Your objective: Find "Mirror Light" and "streets of Marseille. Algerians came to" in the records below. Copy the lines holding them and every line between, exactly, and no others.

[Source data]
┏━━

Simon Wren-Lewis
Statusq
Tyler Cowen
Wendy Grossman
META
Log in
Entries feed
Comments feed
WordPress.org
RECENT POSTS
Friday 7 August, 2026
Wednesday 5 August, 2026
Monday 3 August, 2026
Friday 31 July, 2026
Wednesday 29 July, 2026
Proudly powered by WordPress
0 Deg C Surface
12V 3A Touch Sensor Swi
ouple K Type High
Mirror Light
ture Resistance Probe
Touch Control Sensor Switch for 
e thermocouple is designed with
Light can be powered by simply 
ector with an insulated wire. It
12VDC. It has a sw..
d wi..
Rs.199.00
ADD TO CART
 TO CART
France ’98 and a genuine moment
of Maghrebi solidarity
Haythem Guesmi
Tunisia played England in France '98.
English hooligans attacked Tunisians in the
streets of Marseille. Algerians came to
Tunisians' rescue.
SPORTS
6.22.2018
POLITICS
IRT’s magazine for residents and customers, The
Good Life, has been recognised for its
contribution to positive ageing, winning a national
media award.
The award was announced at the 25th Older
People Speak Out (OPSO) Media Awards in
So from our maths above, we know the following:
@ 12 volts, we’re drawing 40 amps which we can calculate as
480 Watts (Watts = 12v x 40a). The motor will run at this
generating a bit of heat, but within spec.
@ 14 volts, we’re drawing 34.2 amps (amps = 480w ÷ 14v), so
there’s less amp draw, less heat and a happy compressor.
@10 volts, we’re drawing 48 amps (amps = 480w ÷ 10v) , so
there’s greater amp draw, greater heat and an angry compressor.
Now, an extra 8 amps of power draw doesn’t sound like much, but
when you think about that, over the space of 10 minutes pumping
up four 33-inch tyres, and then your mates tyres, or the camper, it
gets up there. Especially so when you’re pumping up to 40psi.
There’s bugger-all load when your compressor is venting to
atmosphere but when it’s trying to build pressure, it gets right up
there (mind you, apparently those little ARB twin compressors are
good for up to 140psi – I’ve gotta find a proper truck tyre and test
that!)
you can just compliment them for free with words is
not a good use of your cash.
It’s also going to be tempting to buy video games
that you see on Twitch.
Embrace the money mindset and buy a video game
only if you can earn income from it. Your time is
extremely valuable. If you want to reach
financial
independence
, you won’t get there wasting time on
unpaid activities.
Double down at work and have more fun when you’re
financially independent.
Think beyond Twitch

┗━━
┏━━

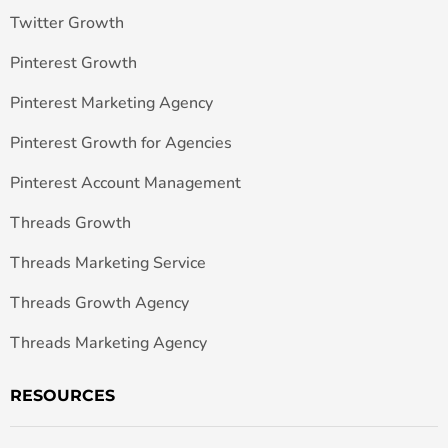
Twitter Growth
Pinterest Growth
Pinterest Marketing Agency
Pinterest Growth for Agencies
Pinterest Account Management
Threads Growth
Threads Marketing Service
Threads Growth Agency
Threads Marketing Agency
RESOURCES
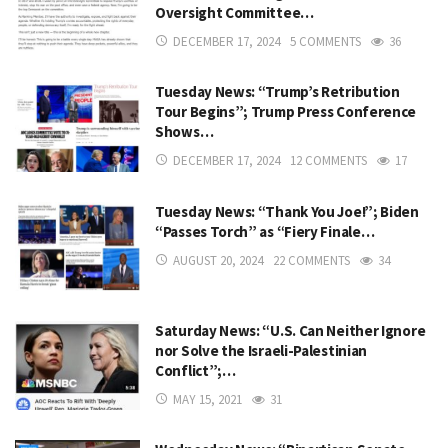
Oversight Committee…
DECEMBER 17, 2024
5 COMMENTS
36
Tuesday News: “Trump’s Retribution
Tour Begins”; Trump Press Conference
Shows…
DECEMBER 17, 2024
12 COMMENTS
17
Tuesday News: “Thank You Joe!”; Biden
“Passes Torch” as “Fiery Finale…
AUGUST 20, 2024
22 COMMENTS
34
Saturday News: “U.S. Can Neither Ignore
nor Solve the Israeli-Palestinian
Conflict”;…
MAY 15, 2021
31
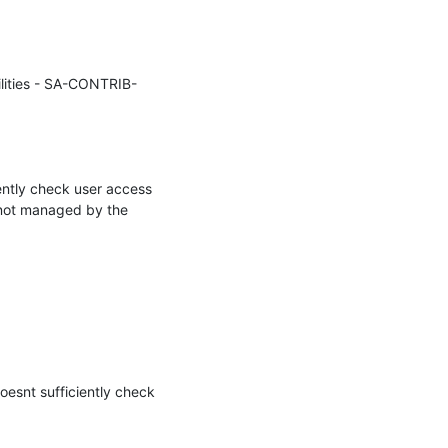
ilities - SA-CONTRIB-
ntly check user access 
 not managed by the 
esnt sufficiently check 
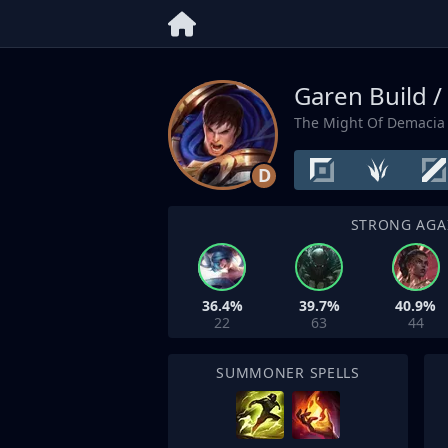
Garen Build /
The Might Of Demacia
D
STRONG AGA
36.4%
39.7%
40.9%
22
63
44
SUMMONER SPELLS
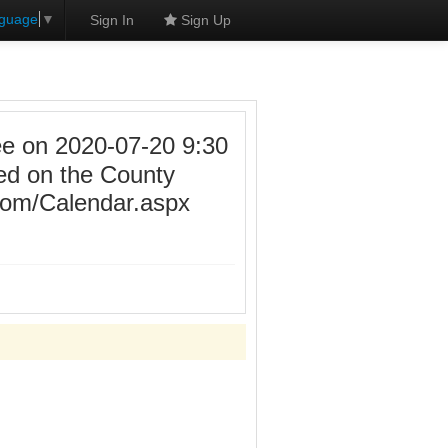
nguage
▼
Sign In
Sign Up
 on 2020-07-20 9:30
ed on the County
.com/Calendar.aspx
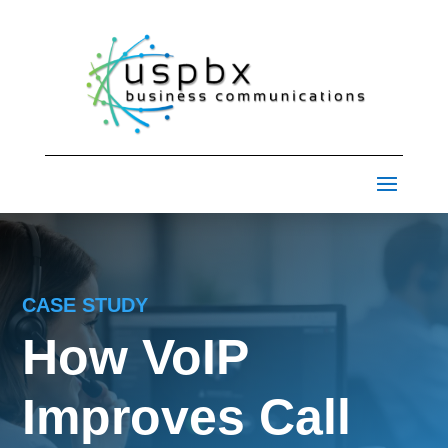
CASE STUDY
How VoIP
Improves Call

┗━━
┏━━

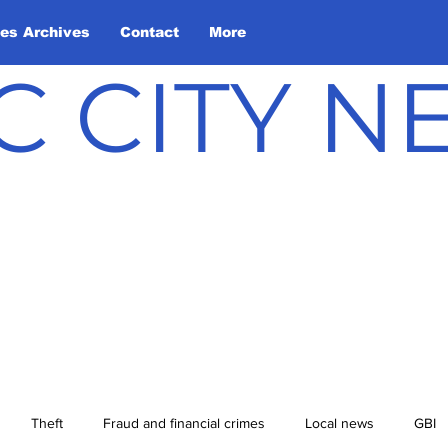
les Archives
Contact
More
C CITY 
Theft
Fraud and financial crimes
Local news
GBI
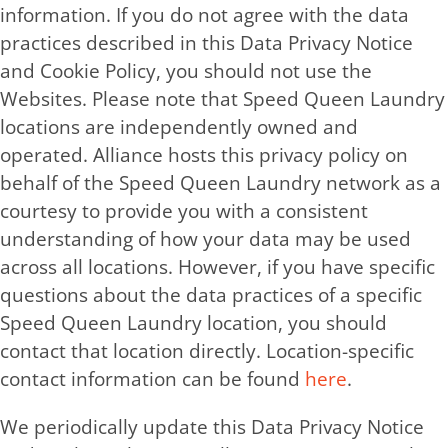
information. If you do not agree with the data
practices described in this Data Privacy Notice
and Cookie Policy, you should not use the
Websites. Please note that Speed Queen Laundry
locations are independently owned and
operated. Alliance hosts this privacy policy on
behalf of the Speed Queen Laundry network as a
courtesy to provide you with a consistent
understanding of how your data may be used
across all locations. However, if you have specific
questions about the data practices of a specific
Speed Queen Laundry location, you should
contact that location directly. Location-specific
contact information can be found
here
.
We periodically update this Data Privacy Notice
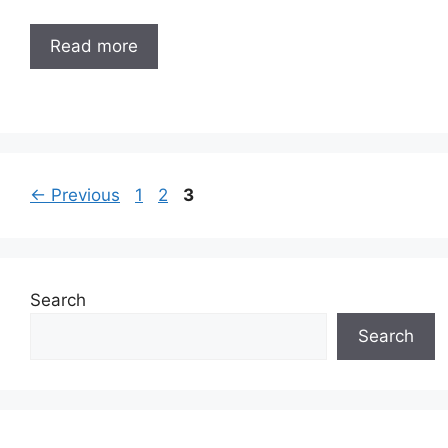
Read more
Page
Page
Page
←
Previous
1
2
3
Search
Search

┗━━

Answer box:
Mirror Light
ture Resistance Probe
Touch Control Sensor Switch for 
e thermocouple is designed with
Light can be powered by simply 
ector with an insulated wire. It
12VDC. It has a sw..
d wi..
Rs.199.00
ADD TO CART
 TO CART
France ’98 and a genuine moment
of Maghrebi solidarity
Haythem Guesmi
Tunisia played England in France '98.
English hooligans attacked Tunisians in the
streets of Marseille. Algerians came to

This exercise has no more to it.